Zilla1 · 11/05/2022 15:25

The place we're at is on the good ship GB, sailing into headwinds, ghastly headwinds from abroad but making hard decisions to help economic growth in the long term which everyone would agree is sensible. Who would support a Queen's speech that said it wouldn't help economic growth in the long term?

Capri3 · 11/05/2022 15:52

I agree with Zilla1. Trickle down works, and keeps employment rates high. Raise taxes too much, and people start cutting down costs - whether that’s not getting a new kitchen, which would have meant employing a kitchen designer, plumber, kitchen fitters, tilers, electricians etc. Or simply cutting back/down on facials, haircuts, meals out, days out, gardeners, cleaners, car washers etc.

EmergencyPaintSituation · 11/05/2022 17:13

Zella: ‘Rewarding talent and hard work and wealth creators allows the wealth to be created then it trickles down like the warm feeling of a summer rain storm trickling down someone's neck.‘

Yes. I’m sure all the Amazon workers adding to Bezo’s wealth, enjoy that fuzzy warmth all the time. For any wealth generator, there will be people ‘doing the do’. People in factories, call centres, shops, lorries etc. in order for wealth to be generated - these people are needed too. Why wouldn’t you want to make it fairer so that the people making the goods in the factory also gain if the company dies well. In order to generate wealth, we don’t need to give employees the very bare minimum. Lockdown showed us exactly how important everyone is and how we all rely on each other.
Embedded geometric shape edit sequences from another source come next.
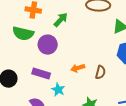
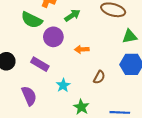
orange arrow: (78, 68) -> (82, 49), moved
cyan star: (58, 90) -> (63, 85), moved

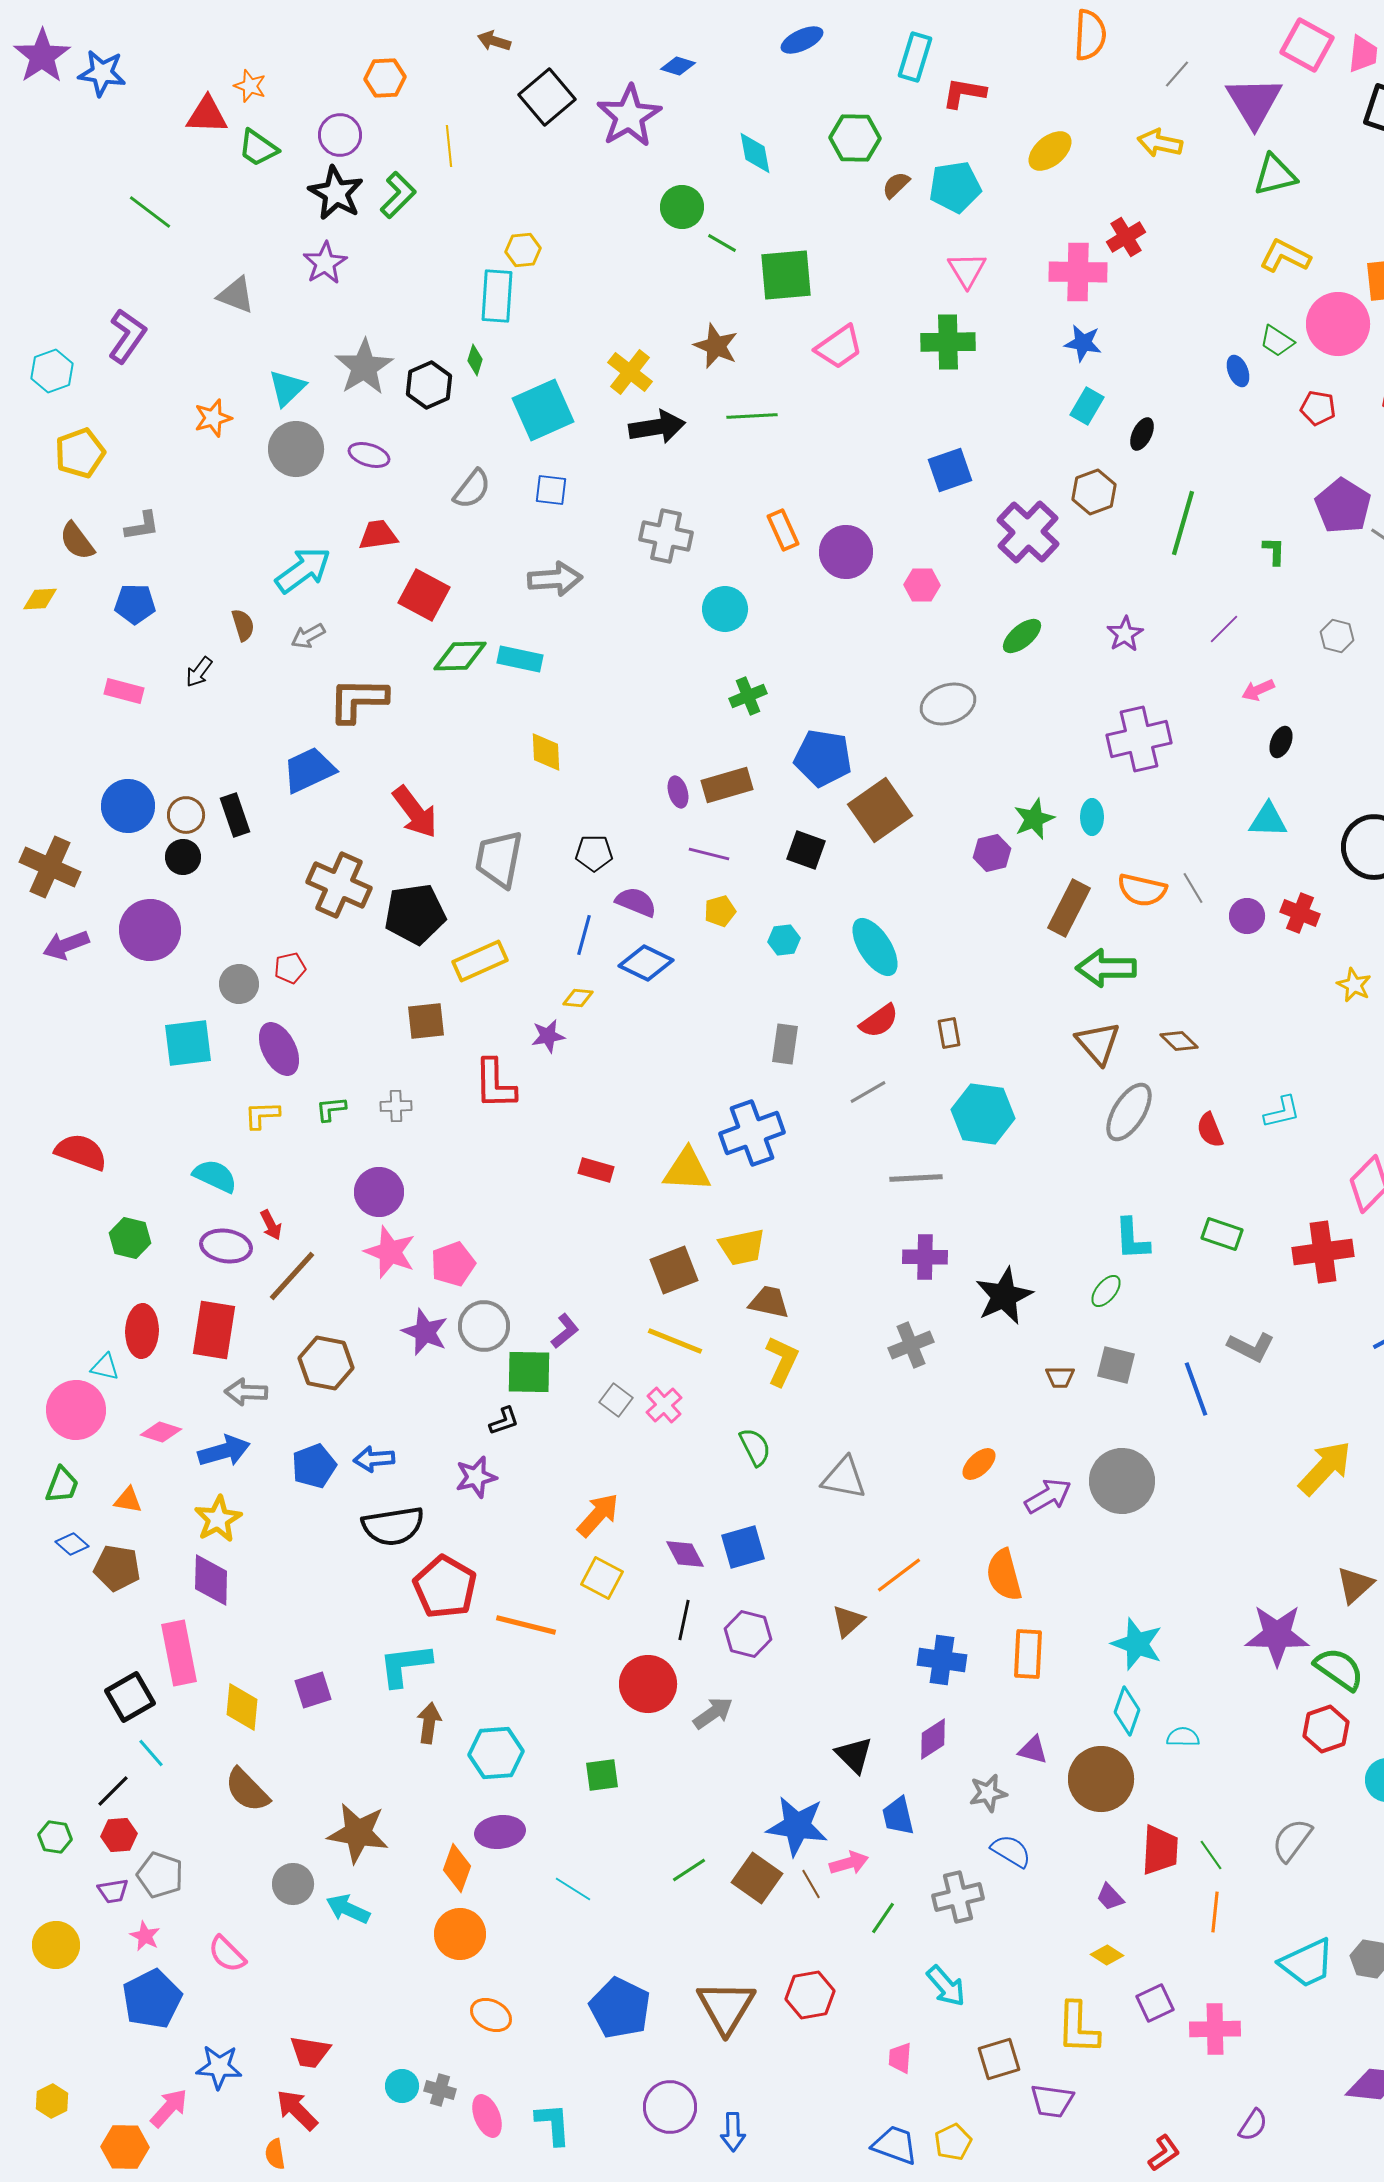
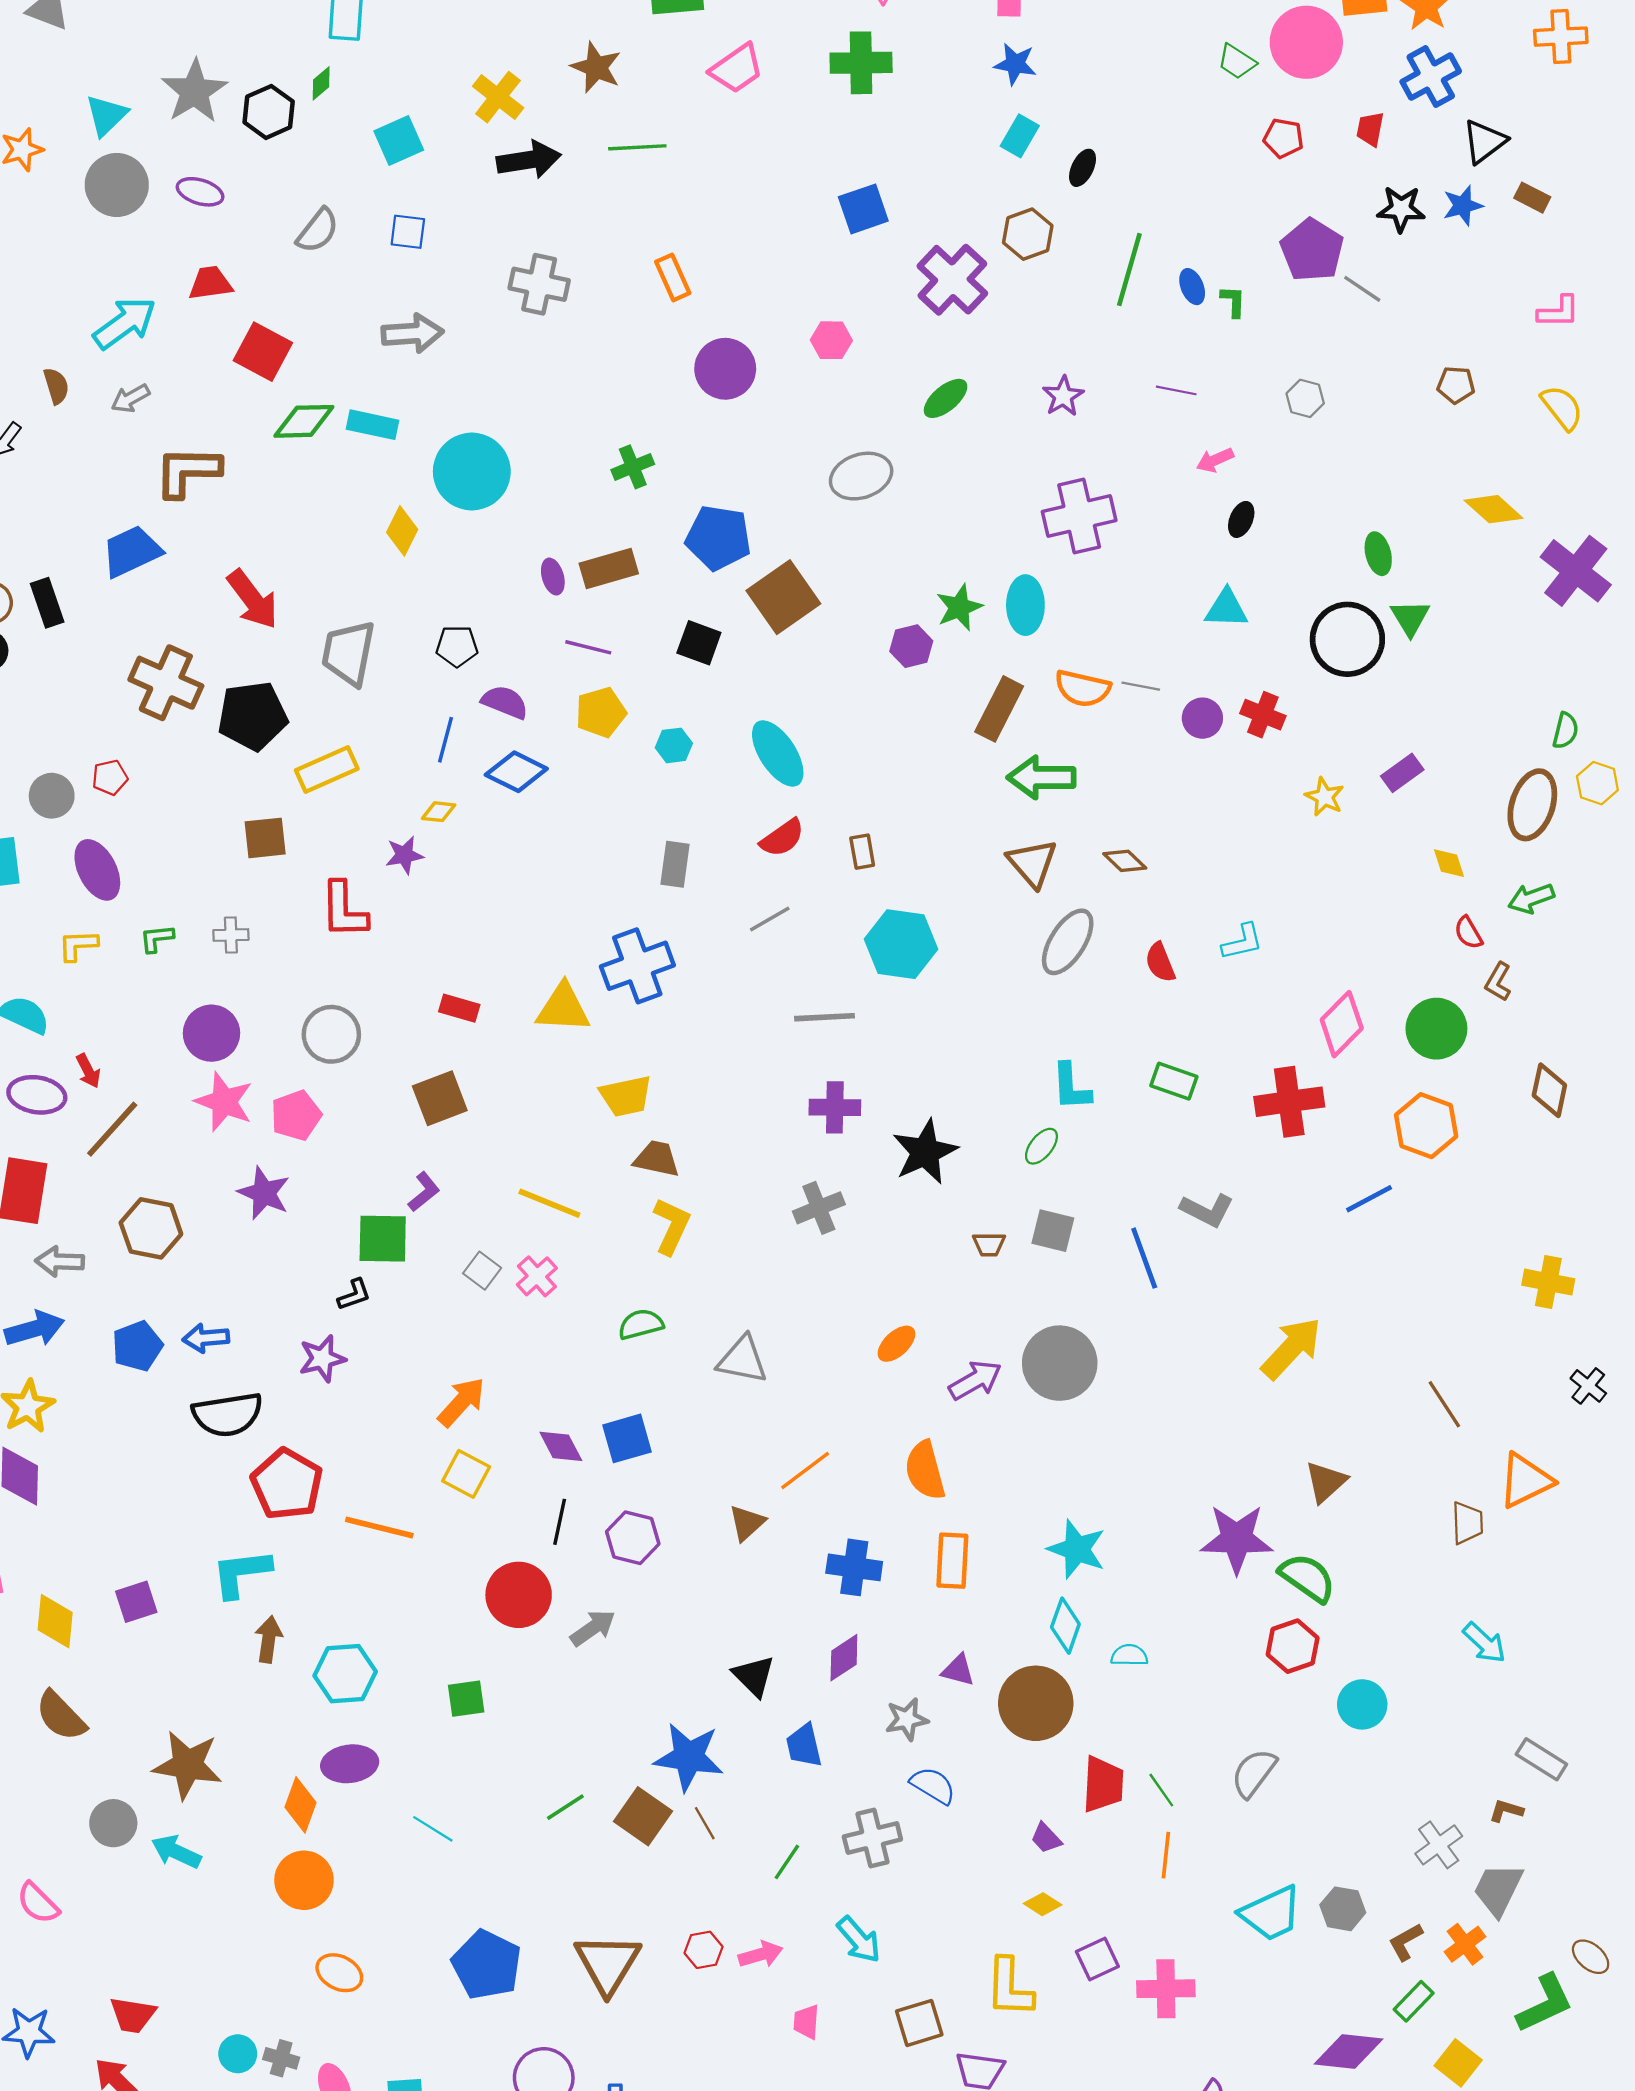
green diamond: (475, 360) -> (321, 83), turned 32
blue ellipse: (1238, 371) -> (1192, 287), moved
cyan square: (543, 410) -> (399, 140), size x0.7
purple circle: (846, 552) -> (725, 369), moved
cyan circle: (725, 609) -> (472, 472), moved, size x1.5
purple line: (1224, 629) -> (1176, 390), turned 56
yellow diamond: (546, 752) -> (402, 531), turned 30
cyan ellipse: (1092, 817) -> (1025, 605), size x1.4
gray line: (1193, 888) -> (1141, 686), turned -48
yellow pentagon: (720, 911) -> (601, 712), size x1.4
brown square: (674, 1270) -> (440, 1098), moved
gray circle: (484, 1326) -> (331, 1034), moved
green semicircle: (755, 1447) -> (641, 1324), turned -78
pink arrow: (849, 1863) -> (761, 1954), moved
red hexagon: (810, 1995) -> (704, 1950), size x0.7

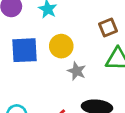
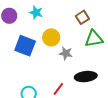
blue square: (25, 50) -> (25, 46), turned 35

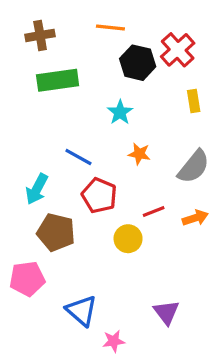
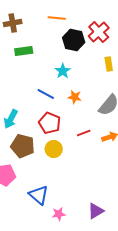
green rectangle: (58, 80) -> (24, 51), size x0.7
blue line: (78, 157) -> (46, 94), moved
yellow circle: (128, 239) -> (54, 149), moved
purple triangle: (166, 312) -> (96, 211), moved, turned 36

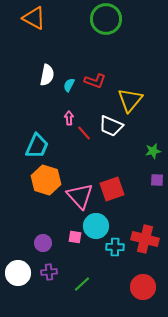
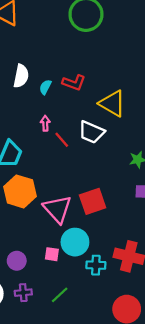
yellow triangle: (130, 100) -> (112, 103), turned -40
green line: (82, 284) -> (60, 295), moved

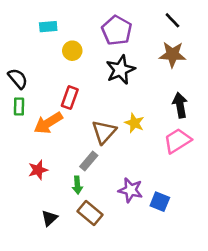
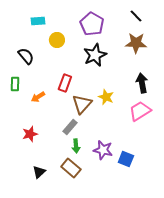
black semicircle: (18, 79) -> (26, 56), moved
red rectangle: (70, 98) -> (65, 83), moved
orange arrow: (48, 123) -> (38, 97), size x0.6
green arrow: (77, 185) -> (76, 146), moved

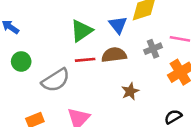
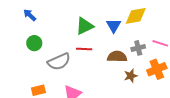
brown semicircle: (114, 55) -> (117, 57), moved
brown star: (130, 91) -> (131, 76), moved

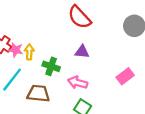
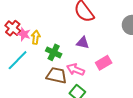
pink rectangle: (125, 76) -> (104, 63), moved
brown trapezoid: (38, 94) -> (56, 75), moved

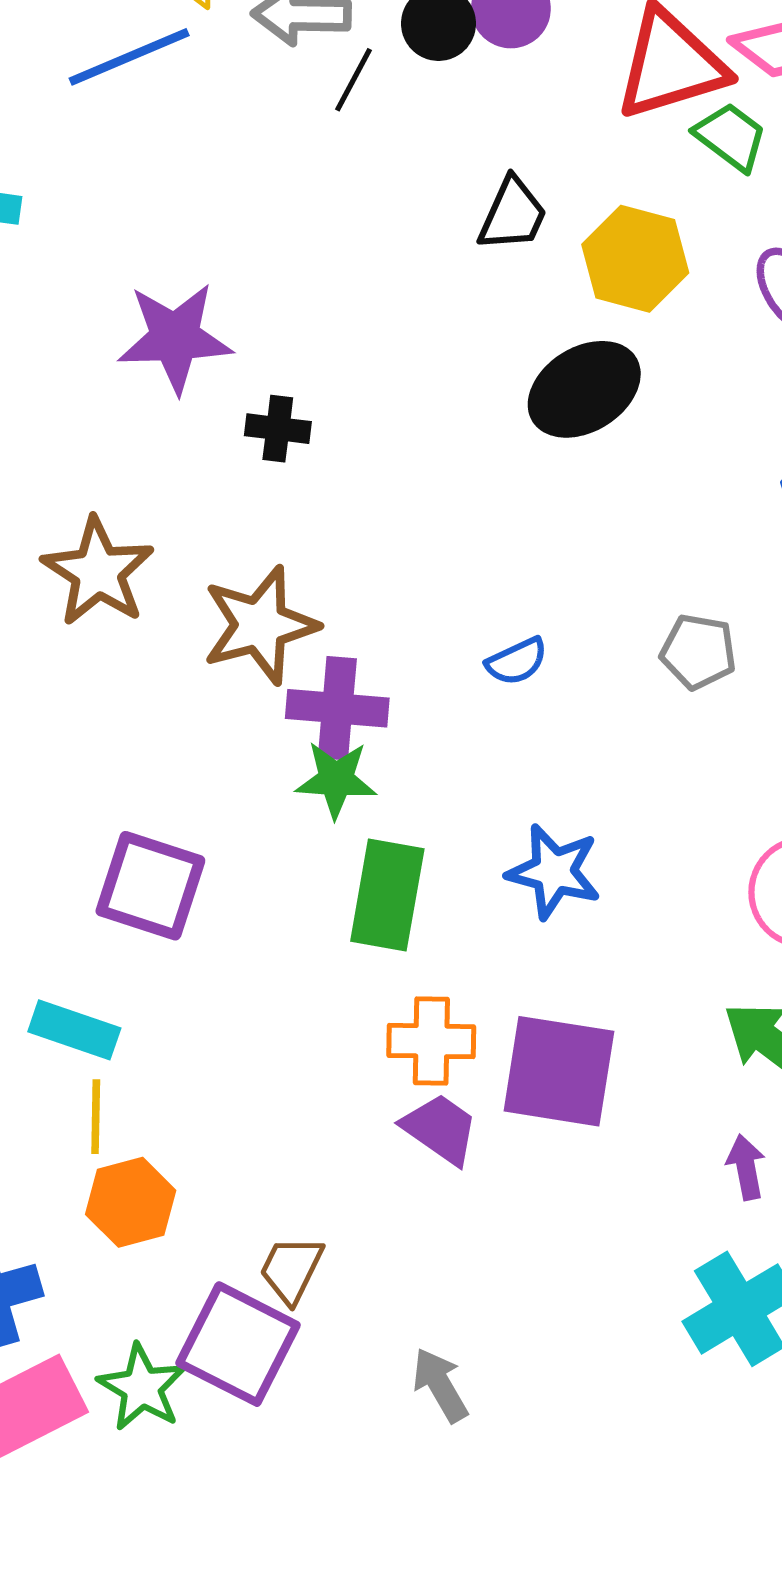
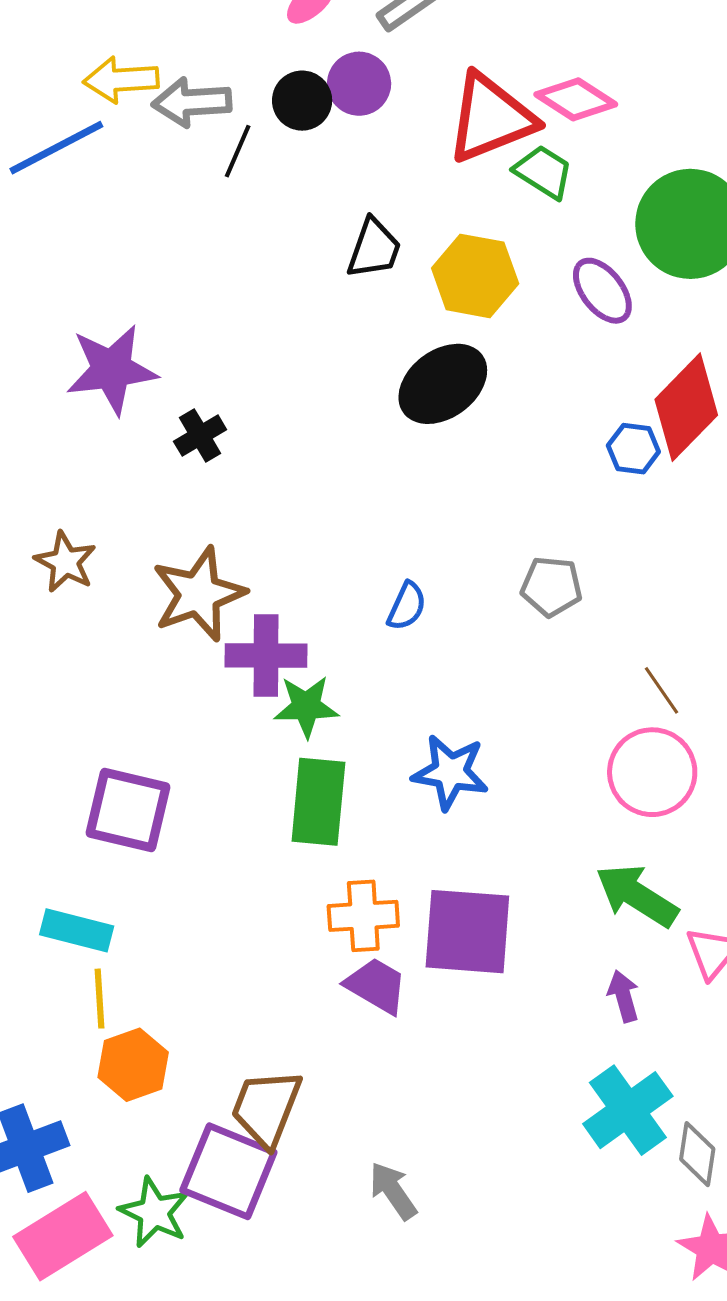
black cross: (278, 429) -> (200, 436), turned -33
brown star: (98, 572) -> (65, 562), size x0.7
blue semicircle: (517, 661) -> (407, 606), turned -36
green star: (336, 780) -> (306, 707), moved
brown trapezoid: (291, 1269) -> (266, 1108), size x1.4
I work with families. Don’t you dare to suggest that ‘hard work’ is rewarded and suggest that if people just worked hard enough they too would be wealthy. Utter rubbish. Don’t kid yourself that we live in any kind of meritocracy. The system is massively stacked against huge swathes of people. I see it in my work daily.

The gap between rich and poor in the UK is massive. That’s proven to have a negative impact on all sorts of things - including EVERYONE’s mental health and crime rates.

newnamethanks · 11/05/2022 18:56

More like being pised on from on high. Rewarding only for the person with the full bladder.

EmergencyPaintSituation · 11/05/2022 20:09

newnamethanks · 11/05/2022 18:56
More like being pised on from on high. Rewarding only for the person with the full bladder.

So true!!! I was just coming on again to say something similar - but not all as witty! Trickle down economics absolutely works if your aim is to create a two tier society where the rich get richer and the poor get poorer.

Whammyyammy · 11/05/2022 20:14

The UK and the rest of the world are entereimg an economic shitstorm, war.in Europe, just getting past all.the covid bs, yet we in the UK squabble over who had a beer or not during lockdown.
I couldn't give a stuff if they all partied every night, I really couldn't.

Zilla1 · 11/05/2022 20:40

Yess, the world is facing challenges and the UK is a world leader in the economic challenges it faces. Doesn't it make every patriot proud that the UK is a world leader in something? None of the 'We're Number one' that the USA crowd chant. We're knocking them into a cocked hat when it comes to economic difficulties.